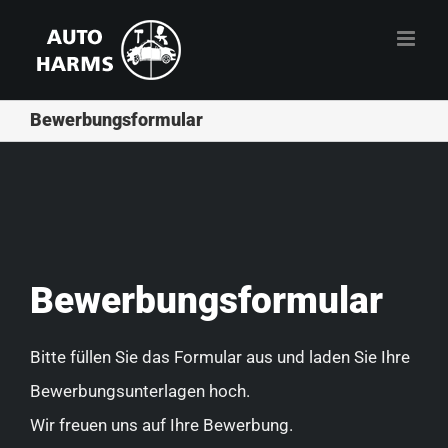
Zum
Inhalt
springen
Bewerbungsformular
Bewerbungsformular
Bitte füllen Sie das Formular aus und laden Sie Ihre
Bewerbungsunterlagen hoch.
Wir freuen uns auf Ihre Bewerbung.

> _Requirement_:
An exact copy of the records is required. Pictures do not belong in it.

> _Expected output_:
Zum
Inhalt
springen
Bewerbungsformular
Bewerbungsformular
Bitte füllen Sie das Formular aus und laden Sie Ihre
Bewerbungsunterlagen hoch.
Wir freuen uns auf Ihre Bewerbung.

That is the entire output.